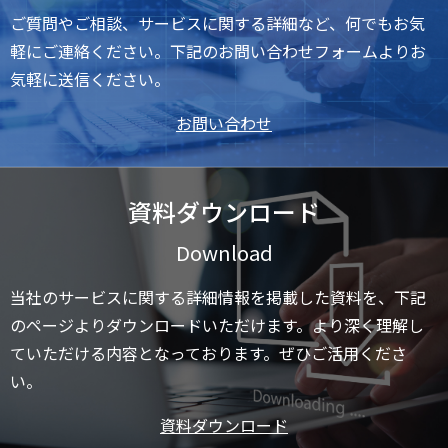
ご質問やご相談、サービスに関する詳細など、何でもお気
軽にご連絡ください。下記のお問い合わせフォームよりお
気軽に送信ください。
お問い合わせ
資料ダウンロード
Download
当社のサービスに関する詳細情報を掲載した資料を、下記
のページよりダウンロードいただけます。より深く理解し
ていただける内容となっております。ぜひご活用くださ
い。
資料ダウンロード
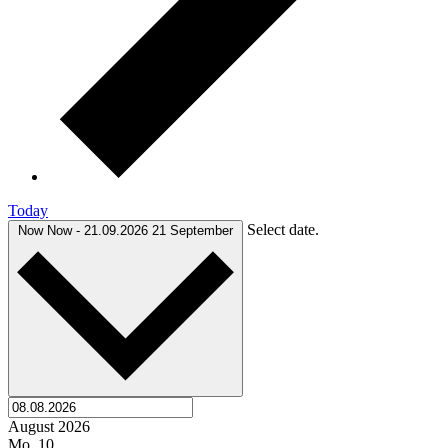
Today
Select date.
Now
Now
-
21.09.2026
21 September
August 2026
Mo.
10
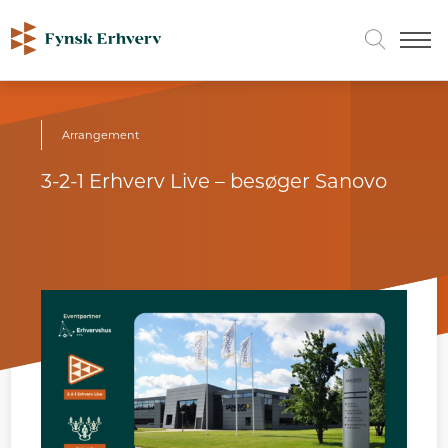
Arrangement
3-2-1 Erhverv Live – besøger Sanovo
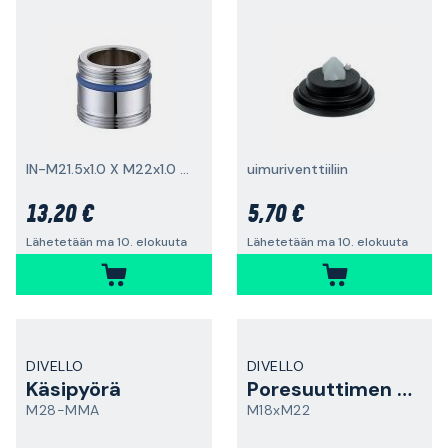
IN-M21.5x1.0 X M22x1.0 mm
uimuriventtiiliin
13,20 €
5,70 €
Lähetetään ma 10. elokuuta
Lähetetään ma 10. elokuuta
DIVELLO
DIVELLO
Käsipyörä
Poresuuttimen sovitin
M28-MMA
M18xM22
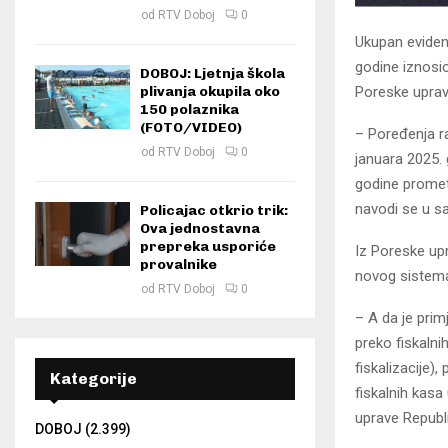
od
RTV Doboj
0
Ukupan evident
godine iznosio
DOBOJ: Ljetnja škola
Poreske uprav
plivanja okupila oko
150 polaznika
(FOTO/VIDEO)
– Poređenja ra
od
RTV Doboj
0
januara 2025. 
godine promet
navodi se u s
Policajac otkrio trik:
Ova jednostavna
prepreka usporiće
Iz Poreske up
provalnike
novog sistema 
od
RTV Doboj
0
– A da je prim
preko fiskalni
fiskalizacije)
Kategorije
fiskalnih kas
uprave Republ
DOBOJ
(2.399)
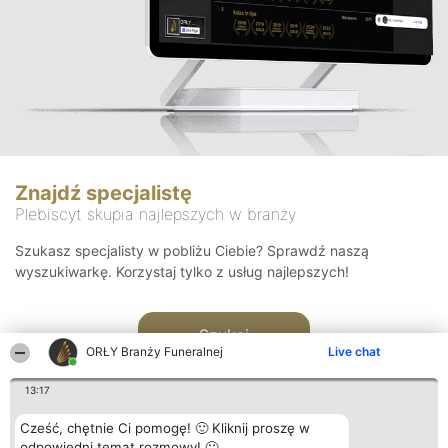
Znajdź specjalistę
Plebiscyt skupia najlepszych w branży
Szukasz specjalisty w pobliżu Ciebie? Sprawdź naszą
wyszukiwarkę. Korzystaj tylko z usług najlepszych!
Szukaj
ORŁY Branży Funeralnej
Live chat
13:17
Cześć, chętnie Ci pomogę! 🙂 Kliknij proszę w
odpowiedni temat rozmowy! 🙂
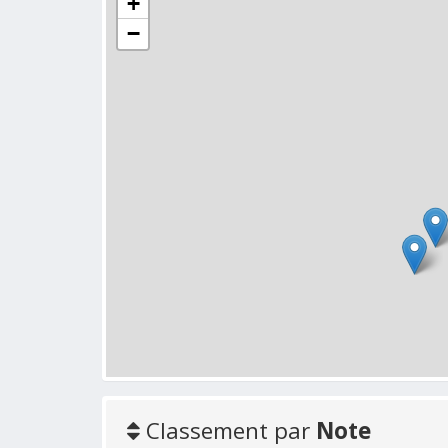
+
−
Classement par
Note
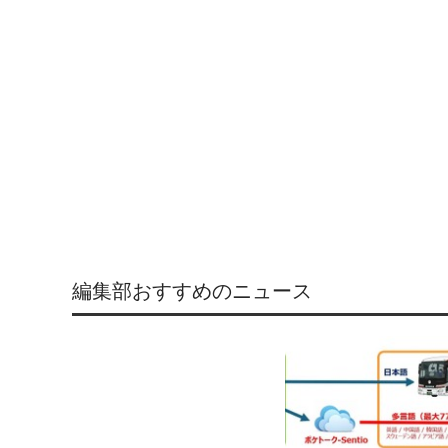
編集部おすすめのニュース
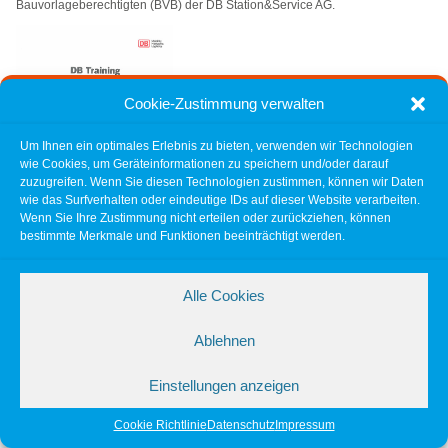
Bauvorlageberechtigten (BVB) der DB Station&Service AG.
Cookie-Zustimmung verwalten
Um Ihnen ein optimales Erlebnis zu bieten, verwenden wir Technologien
wie Cookies, um Geräteinformationen zu speichern und/oder darauf
zuzugreifen. Wenn Sie diesen Technologien zustimmen, können wir Daten
wie das Surfverhalten oder eindeutige IDs auf dieser Website verarbeiten.
Wenn Sie Ihre Zustimmung nicht erteilen oder zurückziehen, können
bestimmte Merkmale und Funktionen beeinträchtigt werden.
Zurück zur Übersicht
Alle Cookies
© 2026 SBS-Ingenieure - Ingenieurgesellschaft für das Bauwesen mbH
Ablehnen
Einstellungen anzeigen
Cookie Richtlinie
Datenschutz
Impressum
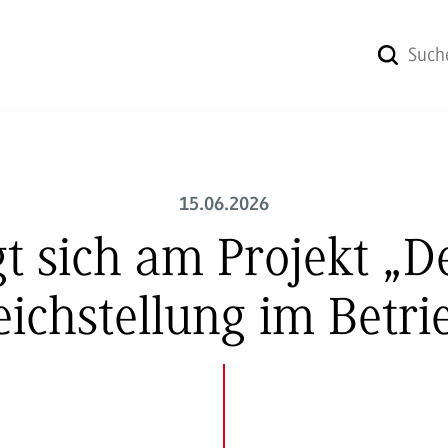
15.06.2026
t sich am Projekt „
eichstellung im Betri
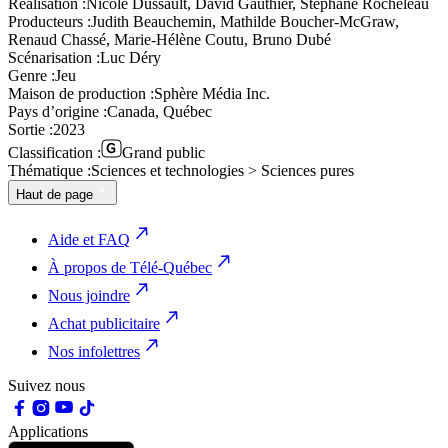
Réalisation :
Nicole Dussault, David Gauthier, Stéphane Rocheleau
Producteurs :
Judith Beauchemin, Mathilde Boucher-McGraw,
Renaud Chassé, Marie-Hélène Coutu, Bruno Dubé
Scénarisation :
Luc Déry
Genre :
Jeu
Maison de production :
Sphère Média Inc.
Pays d’origine :
Canada, Québec
Sortie :
2023
Classification :
Grand public
Thématique :
Sciences et technologies > Sciences pures
Haut de page
Aide et FAQ
À propos de Télé-Québec
Nous joindre
Achat publicitaire
Nos infolettres
Suivez nous
Applications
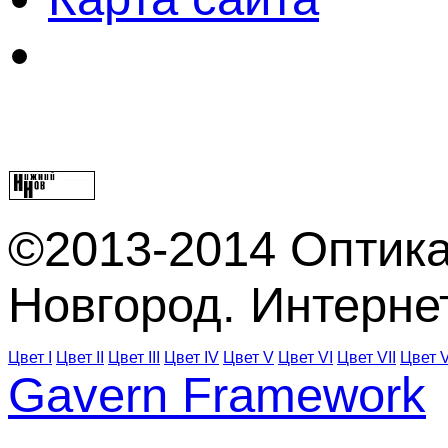
©2013-2014 Оптика
Новгород. Интерне
Цвет I
Цвет II
Цвет III
Цвет IV
Цвет V
Цвет VI
Цвет VII
Цвет V
Gavern Framework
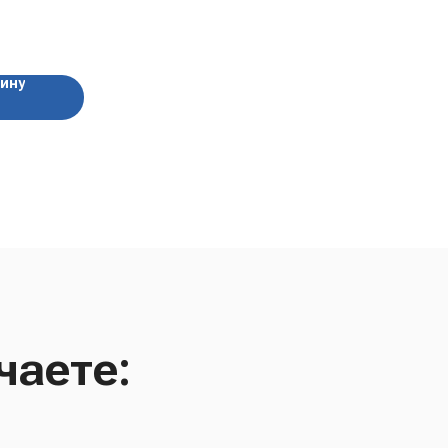
 гр
зину
чаете:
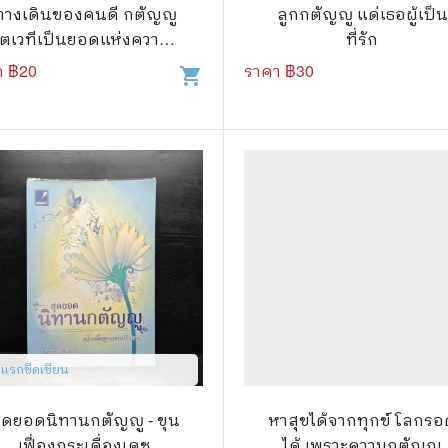
.ยอดธิดา
ไอทีและเทคโนโลยี
ทางเดินของคนดี กตัญญู
ลูกกตัญญู แด่เธอผู้เป็น
ตเวทีเป็นยอดแห่งความดี
ที่รัก
รักพิมพ์ Luckpim
นิตยสารเก่าราคาถูก
- พระเทพวิสุทธิเมธี
า ฿
20
ราคา ฿
30
shopping_cart
.Phoenix Next
นางงามและการประกวด
นพ.หมึกจีน
พ.บงกช
วิบูลย์กิจ
เนชั่น
สยามอินเตอร์
.บูรพัฒน์
.Zenshu
าแรกขีดเขียน
.Bly
ุดยอดนิทานกตัญญู - ขุน
หาสุขได้จากทุกข์ โลกร
เฟื่องกระเดื่องเดช
ได้ เพราะความกตัญญ
นรายเดือน รายสัปดาห์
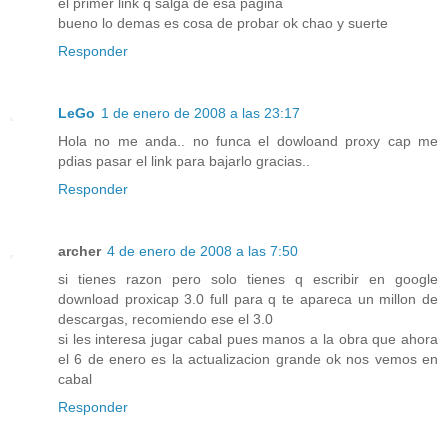
el primer link q salga de esa pagina
bueno lo demas es cosa de probar ok chao y suerte
Responder
LeGo
1 de enero de 2008 a las 23:17
Hola no me anda.. no funca el dowloand proxy cap me
pdias pasar el link para bajarlo gracias..
Responder
archer
4 de enero de 2008 a las 7:50
si tienes razon pero solo tienes q escribir en google
download proxicap 3.0 full para q te apareca un millon de
descargas, recomiendo ese el 3.0
si les interesa jugar cabal pues manos a la obra que ahora
el 6 de enero es la actualizacion grande ok nos vemos en
cabal
Responder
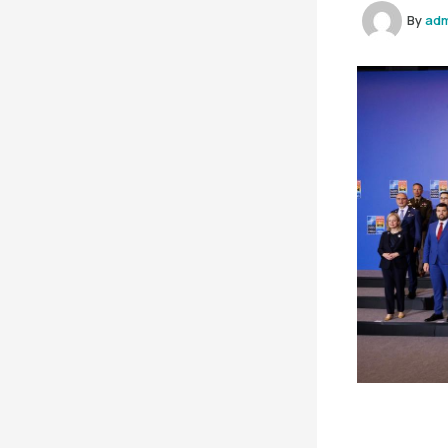
By
ad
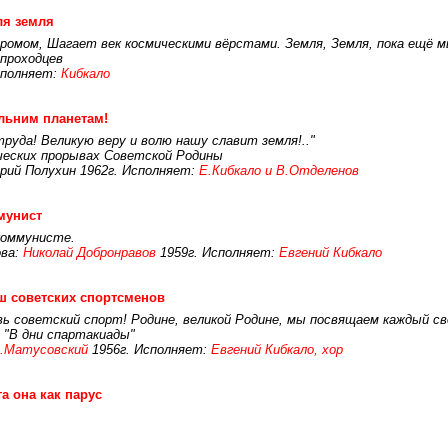
ля земля
дромом, Шагает век космическими вёрстами. Земля, Земля, пока ещё м
опроходцев
сполняет:
Кибкало
льним планетам!
труда! Великую веру и волю нашу славит земля!.."
ческих прорывах Советской Родины
рий Полухин 1962г. Исполняет:
Е.Кибкало и В.Отделенов
мунист
коммунисте.
ва:
Николай Добронравов
1959г. Исполняет:
Евгений Кибкало
 советских спортсменов
вь советский спорт! Родине, великой Родине, мы посвящаем каждый сво
 "В дни спартакиады"
.Матусовский
1956г. Исполняет:
Евгений Кибкало, хор
а она как парус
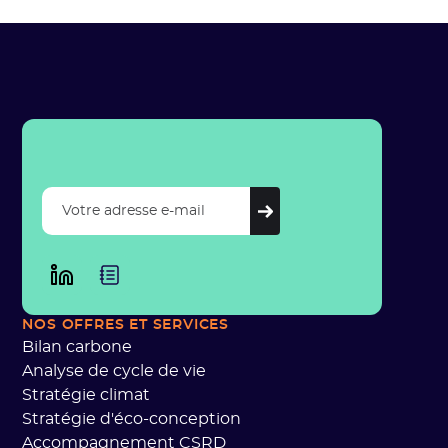
NOS OFFRES ET SERVICES
Bilan carbone
Analyse de cycle de vie
Stratégie climat
Stratégie d'éco-conception
Accompagnement CSRD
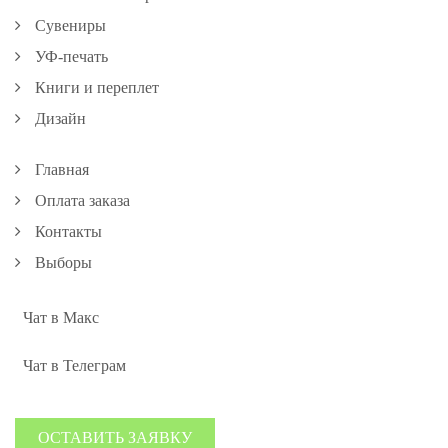
Сувениры
УФ-печать
Книги и переплет
Дизайн
Главная
Оплата заказа
Контакты
Выборы
Чат в Макс
Чат в Телеграм
ОСТАВИТЬ ЗАЯВКУ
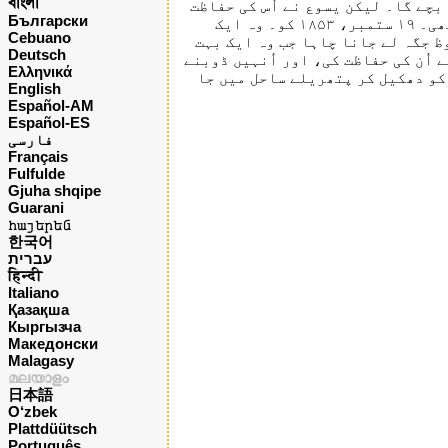
বাংলা
بچے گا۔ لیکن یسوع نے اُس کی حفاظت
Български
تھی۔ ۹۱ ستمبر، ۳۵۸۱ کو۔ وہ ایک
Cebuano
وظ جگہ لے جانا چاہا جب وہ ایک بہت
Deutsch
 اُن کی حفاظت کی، اور اُنہیں ڈوبنے
Ελληνικά
 کو دھکیل کر پتھریلے ساحل میں جا
English
Español-AM
Español-ES
فارسی
Français
Fulfulde
Gjuha shqipe
Guarani
հայերեն
한국어
עברית
हिन्दी
Italiano
Қазақша
Кыргызча
Македонски
Malagasy
മലയാളം
日本語
O‘zbek
Plattdüütsch
Português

→ Exercise aim
Find the line with "odpowiedni temat rozmowy! 🙂" in the data above, and from there retype each line exactly through the line with "Um Ihnen ein", skipping the pictures along the way.

→ Your response
odpowiedni temat rozmowy! 🙂
+
−
Classement par
Note
編集部おすすめのニュース
Bauvorlageberechtigten (BVB) der DB Station&Service AG.
Cookie-Zustimmung verwalten
Um Ihnen ein optimales Erlebnis zu bieten, verwenden wir Technologien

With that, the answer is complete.